Parallèlement, les déplacements de population et la destruction de logements ont aggravé les conditions de vie. Des milliers de personnes ont été contraintes de quitter leur domicile et l’accès aux services essentiels, tels que l’éducation et la santé, a été perturbé. Cette situation renforce un cycle de pauvreté et d’inégalités dont il sera extrêmement difficile de sortir.

L’inflation alimentaire a également joué un rôle déterminant, constituant l’un des principaux facteurs de pression. La hausse des prix alimentaires, qui a un effet régressif, a frappé de plein fouet les ménages à faibles revenus. Dans ce contexte, la sécurité alimentaire est devenue un enjeu majeur.

Recul du développement humain

La guerre a non seulement freiné l’activité économique, mais aussi les indicateurs de développement humain. La baisse du revenu par habitant, les perturbations du système éducatif et la pression exercée sur le système de santé sont les trois principales dimensions de ce recul.

La destruction des écoles et la fermeture des centres éducatifs ont perturbé le processus d’apprentissage. Cette perturbation aura des conséquences à long terme sur le capital humain. Une baisse de la qualité de l’éducation se traduira par une diminution de la productivité de la main-d’œuvre.

Dans le secteur de la santé également, les pressions se sont fortement accrues. L’augmentation du nombre de victimes et les dommages causés aux infrastructures médicales ont placé le système de santé dans une situation critique. De ce fait, l’accès aux soins est devenu limité pour une grande partie de la population.

Par ailleurs, la destruction de l’environnement et des infrastructures productives menace la sécurité des moyens de subsistance à long terme. Ensemble, ces facteurs ont fait baisser l’indice de développement humain et anéanti des années de progrès.

Une économie ravagée par la guerre et un blocage structurel

La guerre a révélé que l’économie sous le contrôle du régime iranien est non seulement fragile face aux chocs externes, mais qu’elle contribue elle-même à aggraver la crise. La forte dépendance aux revenus énergétiques, la faiblesse structurelle de la production et le manque de transparence ont rendu cette économie extrêmement vulnérable.

Les attaques contre l’industrie pétrochimique, l’une des principales sources de devises étrangères, illustrent cette vulnérabilité.
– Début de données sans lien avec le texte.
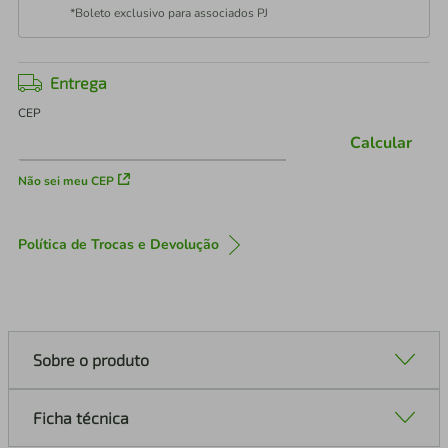
*Boleto exclusivo para associados PJ
Entrega
CEP
Calcular
Não sei meu CEP
Política de Trocas e Devolução
Sobre o produto
Ficha técnica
Les perturbations dans ce secteur ont non seulement réduit les exportations, mais ont également provoqué une série d’arrêts de production dans les industries dépendantes.

Parallèlement, la destruction des infrastructures industrielles et les fermetures d’entreprises généralisées ont engendré une vague de chômage. Ce chômage, à son tour, a réduit la demande intérieure et accentué la récession économique.

Le secteur du tourisme, déjà particulièrement vulnérable, a subi de lourdes pertes. La baisse du nombre de voyages et la destruction des infrastructures l’ont mené au bord de l’effondrement.

Globalement, au lendemain de cette guerre, l’économie iranienne est entrée dans une phase d’effondrement structurel, une phase où même un retour à la situation antérieure est fortement compromis.